┌────────

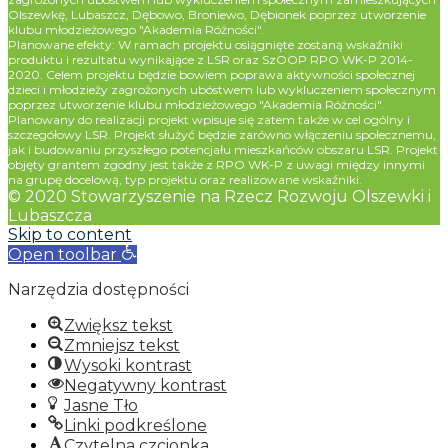
Olszewkę, Lubaszcz, Dębowo, Broniewo, Dębionek poprzez utworzenie
klubu młodzieżowego "Akademia Różności".
Planowane efekty: W ramach projektu osiągnięte zostaną wskaźniki
produktu i rezultatu wynikające z LSR oraz SzOOP RPO WK-P 2014-
2020. Celem projektu będzie bowiem poprawa aktywności społecznej
dzieci i młodzieży zagrożonych ubóstwem lub wykluczeniem społecznym
poprzez utworzenie klubu młodzieżowego "Akademia Różności".
Planowany do realizacji projekt wpisuje się zatem także w cel ogólny i
szczegółowy LSR. Projekt służyć będzie zarówno włączeniu społecznemu,
jak i budowaniu przyszłego potencjału mieszkańców obszaru LSR. Projekt
objęty grantem zgodny jest także z RPO WK-P z uwagi między innymi
na grupę docelową, typ projektu oraz realizowane wskaźniki.
© 2020 Stowarzyszenie na Rzecz Rozwoju Olszewki i
Lubaszcza
Skip to content
Open toolbar
Narzędzia dostępności
Zwiększ tekst
Zmniejsz tekst
Wysoki kontrast
Negatywny kontrast
Jasne Tło
Linki podkreślone
Czytelna czcionka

└────────

## DIRECTIONS:
Find "jak i budowaniu" in the records. Copy its line and every line after it, exactly, through the last one.

## EXPECTED ANSWER:
jak i budowaniu przyszłego potencjału mieszkańców obszaru LSR. Projekt
objęty grantem zgodny jest także z RPO WK-P z uwagi między innymi
na grupę docelową, typ projektu oraz realizowane wskaźniki.
© 2020 Stowarzyszenie na Rzecz Rozwoju Olszewki i
Lubaszcza
Skip to content
Open toolbar
Narzędzia dostępności
Zwiększ tekst
Zmniejsz tekst
Wysoki kontrast
Negatywny kontrast
Jasne Tło
Linki podkreślone
Czytelna czcionka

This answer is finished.